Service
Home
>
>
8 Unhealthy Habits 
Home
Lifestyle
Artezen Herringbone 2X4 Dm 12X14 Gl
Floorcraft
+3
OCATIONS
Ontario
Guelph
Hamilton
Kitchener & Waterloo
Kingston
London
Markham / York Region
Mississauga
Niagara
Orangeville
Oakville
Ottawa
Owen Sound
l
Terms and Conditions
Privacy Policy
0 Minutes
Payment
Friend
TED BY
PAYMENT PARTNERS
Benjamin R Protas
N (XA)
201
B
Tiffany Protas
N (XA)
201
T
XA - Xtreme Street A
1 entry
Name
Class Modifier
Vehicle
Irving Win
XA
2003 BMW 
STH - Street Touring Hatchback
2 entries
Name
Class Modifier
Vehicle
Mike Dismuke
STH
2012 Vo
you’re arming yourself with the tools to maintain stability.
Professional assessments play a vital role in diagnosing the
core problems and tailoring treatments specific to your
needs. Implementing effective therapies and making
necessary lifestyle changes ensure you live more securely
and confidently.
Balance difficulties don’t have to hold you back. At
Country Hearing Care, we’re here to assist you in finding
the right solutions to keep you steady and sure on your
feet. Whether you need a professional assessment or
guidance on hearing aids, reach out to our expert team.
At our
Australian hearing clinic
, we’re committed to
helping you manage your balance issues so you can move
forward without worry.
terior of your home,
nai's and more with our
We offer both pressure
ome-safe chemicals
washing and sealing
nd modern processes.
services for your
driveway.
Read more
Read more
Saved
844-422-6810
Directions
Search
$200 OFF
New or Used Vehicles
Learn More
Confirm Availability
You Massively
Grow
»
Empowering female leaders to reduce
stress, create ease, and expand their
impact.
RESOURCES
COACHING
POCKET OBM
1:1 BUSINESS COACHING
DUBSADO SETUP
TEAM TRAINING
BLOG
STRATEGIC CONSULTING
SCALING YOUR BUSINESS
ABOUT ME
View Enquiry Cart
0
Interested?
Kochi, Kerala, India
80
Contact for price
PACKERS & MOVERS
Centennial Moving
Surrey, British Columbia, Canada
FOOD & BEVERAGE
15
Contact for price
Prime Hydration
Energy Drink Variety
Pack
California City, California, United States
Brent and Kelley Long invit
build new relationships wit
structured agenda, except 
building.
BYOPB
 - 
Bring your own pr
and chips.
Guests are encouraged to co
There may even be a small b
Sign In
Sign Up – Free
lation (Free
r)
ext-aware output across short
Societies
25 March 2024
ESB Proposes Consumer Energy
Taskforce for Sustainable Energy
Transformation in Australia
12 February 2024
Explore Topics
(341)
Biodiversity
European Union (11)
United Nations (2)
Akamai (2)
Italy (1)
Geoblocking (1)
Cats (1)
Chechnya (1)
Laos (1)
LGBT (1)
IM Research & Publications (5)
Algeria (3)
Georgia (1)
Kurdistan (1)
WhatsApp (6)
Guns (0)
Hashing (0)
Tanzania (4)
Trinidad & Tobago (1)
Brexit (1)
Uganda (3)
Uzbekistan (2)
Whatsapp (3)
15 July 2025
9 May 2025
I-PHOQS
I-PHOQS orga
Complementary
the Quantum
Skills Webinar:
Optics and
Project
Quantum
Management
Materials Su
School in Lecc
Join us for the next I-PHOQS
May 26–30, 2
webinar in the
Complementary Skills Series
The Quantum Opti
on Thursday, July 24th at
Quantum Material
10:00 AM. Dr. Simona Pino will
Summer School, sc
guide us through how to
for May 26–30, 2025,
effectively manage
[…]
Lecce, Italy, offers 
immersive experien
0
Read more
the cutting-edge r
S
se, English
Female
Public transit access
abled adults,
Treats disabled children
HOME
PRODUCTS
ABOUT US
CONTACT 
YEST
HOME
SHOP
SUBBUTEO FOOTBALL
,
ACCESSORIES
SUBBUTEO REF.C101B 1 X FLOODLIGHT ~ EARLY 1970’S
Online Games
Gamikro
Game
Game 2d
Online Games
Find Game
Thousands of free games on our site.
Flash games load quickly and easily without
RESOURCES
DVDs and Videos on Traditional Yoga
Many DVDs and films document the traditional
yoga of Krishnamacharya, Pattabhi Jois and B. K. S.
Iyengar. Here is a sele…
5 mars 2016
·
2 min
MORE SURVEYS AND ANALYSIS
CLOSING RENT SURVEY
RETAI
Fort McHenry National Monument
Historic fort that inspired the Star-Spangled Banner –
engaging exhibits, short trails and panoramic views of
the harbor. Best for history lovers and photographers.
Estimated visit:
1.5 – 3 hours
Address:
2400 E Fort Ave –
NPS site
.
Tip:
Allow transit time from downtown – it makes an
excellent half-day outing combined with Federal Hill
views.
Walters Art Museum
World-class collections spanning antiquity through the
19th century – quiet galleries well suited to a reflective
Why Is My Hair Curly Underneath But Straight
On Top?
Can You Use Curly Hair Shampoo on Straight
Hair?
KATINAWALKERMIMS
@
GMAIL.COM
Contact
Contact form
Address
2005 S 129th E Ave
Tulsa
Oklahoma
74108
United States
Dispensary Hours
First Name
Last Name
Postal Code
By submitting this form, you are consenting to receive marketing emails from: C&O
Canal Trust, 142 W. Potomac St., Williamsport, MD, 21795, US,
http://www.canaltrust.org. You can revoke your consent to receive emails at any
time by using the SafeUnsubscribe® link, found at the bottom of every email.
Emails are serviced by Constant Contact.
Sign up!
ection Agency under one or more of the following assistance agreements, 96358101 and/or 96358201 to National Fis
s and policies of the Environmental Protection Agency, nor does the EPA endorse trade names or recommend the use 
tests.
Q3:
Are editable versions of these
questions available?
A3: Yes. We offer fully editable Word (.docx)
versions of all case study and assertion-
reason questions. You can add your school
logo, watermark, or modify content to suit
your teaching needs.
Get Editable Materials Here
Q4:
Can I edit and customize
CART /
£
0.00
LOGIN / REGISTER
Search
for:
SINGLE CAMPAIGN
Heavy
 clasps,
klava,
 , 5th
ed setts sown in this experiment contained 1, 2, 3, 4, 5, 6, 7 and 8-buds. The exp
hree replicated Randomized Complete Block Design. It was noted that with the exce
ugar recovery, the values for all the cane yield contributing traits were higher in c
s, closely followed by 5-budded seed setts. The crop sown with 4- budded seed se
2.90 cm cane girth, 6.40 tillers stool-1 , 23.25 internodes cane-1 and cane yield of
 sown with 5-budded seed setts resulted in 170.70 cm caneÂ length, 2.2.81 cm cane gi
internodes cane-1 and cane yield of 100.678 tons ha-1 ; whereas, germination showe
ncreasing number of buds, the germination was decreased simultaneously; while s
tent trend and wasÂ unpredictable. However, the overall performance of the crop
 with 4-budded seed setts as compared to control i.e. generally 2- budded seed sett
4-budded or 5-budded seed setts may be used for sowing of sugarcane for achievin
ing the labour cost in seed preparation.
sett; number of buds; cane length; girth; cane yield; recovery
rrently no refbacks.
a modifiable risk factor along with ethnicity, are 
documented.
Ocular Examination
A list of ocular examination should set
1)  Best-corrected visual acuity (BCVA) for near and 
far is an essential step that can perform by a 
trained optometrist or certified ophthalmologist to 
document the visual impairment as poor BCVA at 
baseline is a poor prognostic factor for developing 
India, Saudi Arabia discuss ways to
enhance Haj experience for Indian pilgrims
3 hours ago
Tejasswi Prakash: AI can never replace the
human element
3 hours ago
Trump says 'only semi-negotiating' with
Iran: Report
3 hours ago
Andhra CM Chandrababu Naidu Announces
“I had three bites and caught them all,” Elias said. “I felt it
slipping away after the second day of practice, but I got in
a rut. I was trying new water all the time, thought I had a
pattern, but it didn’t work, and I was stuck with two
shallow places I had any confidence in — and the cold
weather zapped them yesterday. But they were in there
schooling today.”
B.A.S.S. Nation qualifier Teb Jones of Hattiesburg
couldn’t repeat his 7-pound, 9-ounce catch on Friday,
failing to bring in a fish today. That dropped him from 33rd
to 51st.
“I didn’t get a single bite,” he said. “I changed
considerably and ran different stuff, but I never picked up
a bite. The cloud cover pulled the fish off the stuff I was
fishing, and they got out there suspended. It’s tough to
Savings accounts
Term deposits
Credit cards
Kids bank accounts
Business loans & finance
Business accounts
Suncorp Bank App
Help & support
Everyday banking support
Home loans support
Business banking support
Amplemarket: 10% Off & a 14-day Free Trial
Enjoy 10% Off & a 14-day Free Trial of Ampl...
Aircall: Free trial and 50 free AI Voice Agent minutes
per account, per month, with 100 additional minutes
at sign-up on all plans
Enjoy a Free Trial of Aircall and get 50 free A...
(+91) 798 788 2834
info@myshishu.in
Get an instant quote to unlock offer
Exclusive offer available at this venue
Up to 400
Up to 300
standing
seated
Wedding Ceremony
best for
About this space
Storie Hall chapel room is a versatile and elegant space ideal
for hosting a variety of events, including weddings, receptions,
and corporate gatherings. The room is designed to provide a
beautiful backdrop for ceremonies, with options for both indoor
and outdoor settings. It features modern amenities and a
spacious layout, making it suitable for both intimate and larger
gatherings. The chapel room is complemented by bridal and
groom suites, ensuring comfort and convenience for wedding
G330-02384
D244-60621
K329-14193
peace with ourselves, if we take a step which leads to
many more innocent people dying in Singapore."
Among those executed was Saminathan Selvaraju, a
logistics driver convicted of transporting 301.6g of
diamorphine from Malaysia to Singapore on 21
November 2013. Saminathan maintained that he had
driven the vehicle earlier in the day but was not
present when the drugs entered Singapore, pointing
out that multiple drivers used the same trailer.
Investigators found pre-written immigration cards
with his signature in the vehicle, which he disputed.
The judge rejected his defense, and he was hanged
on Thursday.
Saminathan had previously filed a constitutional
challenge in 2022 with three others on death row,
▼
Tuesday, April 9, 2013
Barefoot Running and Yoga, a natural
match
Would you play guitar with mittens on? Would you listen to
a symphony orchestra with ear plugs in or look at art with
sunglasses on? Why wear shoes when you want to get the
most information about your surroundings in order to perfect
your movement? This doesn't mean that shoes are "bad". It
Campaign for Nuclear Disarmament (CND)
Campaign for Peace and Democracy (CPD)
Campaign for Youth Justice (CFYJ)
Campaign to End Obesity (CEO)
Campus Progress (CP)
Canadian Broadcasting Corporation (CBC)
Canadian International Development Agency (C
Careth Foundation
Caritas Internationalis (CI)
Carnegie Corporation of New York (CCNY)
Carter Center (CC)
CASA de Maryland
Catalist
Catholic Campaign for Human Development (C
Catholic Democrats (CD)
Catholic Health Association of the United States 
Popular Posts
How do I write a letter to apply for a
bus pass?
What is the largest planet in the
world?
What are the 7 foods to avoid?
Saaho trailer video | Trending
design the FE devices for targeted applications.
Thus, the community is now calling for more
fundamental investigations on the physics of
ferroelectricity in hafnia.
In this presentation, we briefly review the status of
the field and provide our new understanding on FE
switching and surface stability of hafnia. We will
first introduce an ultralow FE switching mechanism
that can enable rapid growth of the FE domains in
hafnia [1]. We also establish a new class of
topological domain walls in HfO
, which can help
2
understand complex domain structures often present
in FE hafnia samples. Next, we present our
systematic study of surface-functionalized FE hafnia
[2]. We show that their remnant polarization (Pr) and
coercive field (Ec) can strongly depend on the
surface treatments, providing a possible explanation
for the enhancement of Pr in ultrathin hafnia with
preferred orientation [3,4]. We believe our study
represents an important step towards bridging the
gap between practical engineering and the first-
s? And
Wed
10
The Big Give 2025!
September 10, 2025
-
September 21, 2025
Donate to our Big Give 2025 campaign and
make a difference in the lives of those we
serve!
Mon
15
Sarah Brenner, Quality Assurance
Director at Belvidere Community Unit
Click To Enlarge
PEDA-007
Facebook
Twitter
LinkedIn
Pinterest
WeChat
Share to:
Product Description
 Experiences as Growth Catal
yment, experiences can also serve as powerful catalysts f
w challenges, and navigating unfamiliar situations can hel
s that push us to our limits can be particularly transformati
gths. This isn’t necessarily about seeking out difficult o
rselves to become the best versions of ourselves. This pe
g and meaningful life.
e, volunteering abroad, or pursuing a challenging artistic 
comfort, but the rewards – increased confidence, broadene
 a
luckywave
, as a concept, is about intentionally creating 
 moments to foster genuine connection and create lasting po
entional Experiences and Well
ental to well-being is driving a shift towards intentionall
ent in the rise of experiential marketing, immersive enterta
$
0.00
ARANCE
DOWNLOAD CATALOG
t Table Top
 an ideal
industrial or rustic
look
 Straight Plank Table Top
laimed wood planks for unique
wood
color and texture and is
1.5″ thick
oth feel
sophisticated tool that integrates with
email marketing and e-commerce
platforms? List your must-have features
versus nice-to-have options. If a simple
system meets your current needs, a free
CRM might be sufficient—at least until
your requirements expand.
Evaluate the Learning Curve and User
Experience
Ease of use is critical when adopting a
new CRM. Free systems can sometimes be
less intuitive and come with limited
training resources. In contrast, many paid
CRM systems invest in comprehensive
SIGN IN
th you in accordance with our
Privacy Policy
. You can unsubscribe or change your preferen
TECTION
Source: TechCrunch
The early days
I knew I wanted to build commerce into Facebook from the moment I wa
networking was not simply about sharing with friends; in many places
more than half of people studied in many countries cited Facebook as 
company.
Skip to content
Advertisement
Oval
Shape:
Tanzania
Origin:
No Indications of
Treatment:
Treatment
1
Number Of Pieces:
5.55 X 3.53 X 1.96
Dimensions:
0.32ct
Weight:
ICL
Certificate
▬▬▬▬▬▬
* **TO DO**:
Which of the lines above carry the string "comfort"? Pick them out and copy them.

* **RESPONSE BOX**:
groom suites, ensuring comfort and convenience for wedding
comfort, but the rewards – increased confidence, broadene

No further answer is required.